Para la Tierra sería peligroso tener esos paneles dispersos por los dieciséis universos…, miles, tal vez cientos de miles de equipos en manos no siempre amistosas o bienintencionadas, manejados por otras razas.
Con un panel podían hacerse muchas cosas. Se podía transportar gente, enviar cajas de despachos, embarques de metal, productos terminados, alimentos, pero también podían enviarse bombas, como él lo había probado con resultados tan fatales para los psiclos, y sabía que, de no haberse presentado otra solución, lo mismo les hubiera sucedido a los tolnepas.
No había pensado demasiado en el asunto. Había tenido otras cosas más urgentes. Sí, un panel, por no hablar de medio millón de paneles, allá fuera, podía resultar muy peligroso para la Tierra.
—Concédanme un momento —dijo.
El señor Tsung aprovechó el momento para llevarles un poco de le y una bandeja con tentempiés. Era casi la hora de la comida. Esto concedía a Jonnie, como sabiamente advirtió, el tiempo necesario para pensar.

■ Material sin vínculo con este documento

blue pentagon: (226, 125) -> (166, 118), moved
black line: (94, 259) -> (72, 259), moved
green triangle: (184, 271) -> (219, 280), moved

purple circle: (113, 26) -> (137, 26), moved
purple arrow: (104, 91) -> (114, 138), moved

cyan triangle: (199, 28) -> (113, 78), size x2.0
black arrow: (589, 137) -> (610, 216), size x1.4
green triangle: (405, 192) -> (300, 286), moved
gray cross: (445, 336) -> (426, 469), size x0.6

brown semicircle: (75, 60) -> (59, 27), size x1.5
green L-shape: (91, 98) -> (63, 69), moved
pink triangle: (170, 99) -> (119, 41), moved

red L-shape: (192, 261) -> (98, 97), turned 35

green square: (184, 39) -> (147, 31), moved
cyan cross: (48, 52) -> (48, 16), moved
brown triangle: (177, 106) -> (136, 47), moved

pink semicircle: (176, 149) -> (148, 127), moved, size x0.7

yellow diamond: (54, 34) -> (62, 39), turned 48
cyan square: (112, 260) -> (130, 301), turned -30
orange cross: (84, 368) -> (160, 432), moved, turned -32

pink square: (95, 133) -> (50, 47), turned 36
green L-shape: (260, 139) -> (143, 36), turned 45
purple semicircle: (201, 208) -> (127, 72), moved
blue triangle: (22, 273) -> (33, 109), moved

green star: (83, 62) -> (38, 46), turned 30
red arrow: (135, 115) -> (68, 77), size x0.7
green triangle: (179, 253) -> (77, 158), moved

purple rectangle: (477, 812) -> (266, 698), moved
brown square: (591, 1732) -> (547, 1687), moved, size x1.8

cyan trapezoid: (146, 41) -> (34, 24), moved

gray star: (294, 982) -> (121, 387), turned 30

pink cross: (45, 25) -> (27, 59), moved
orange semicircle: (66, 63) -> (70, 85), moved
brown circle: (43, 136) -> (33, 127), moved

Los psiclos habían tenido operarios psiclo. Esto no los diferenciaba mucho con respecto a la plataforma y el equipo.
En el propio panel podían usarse las mismas medidas de seguridad. Incluso podrían mejorarse un poco.
Si ponía una cámara en el frente blindado de la carcasa, ésta haría una fotografía de cada cargamento…
¡Ajá! Los detectores analíticos de metal. Si se los montaba en la propia plataforma, podían analizar un cargamento desde todos lados, por arriba y por abajo, y si se conectaban a un circuito del panel al que nadie pudiera llegar, y si ese circuito tenía un rastreador de metal… Sí. Si algo en el cargamento coincidiera con huellas prohibidas, como la del uranio o la del pesado elemento de la bomba última, el complemento del circuito separaría un reóstato y el panel no funcionaría.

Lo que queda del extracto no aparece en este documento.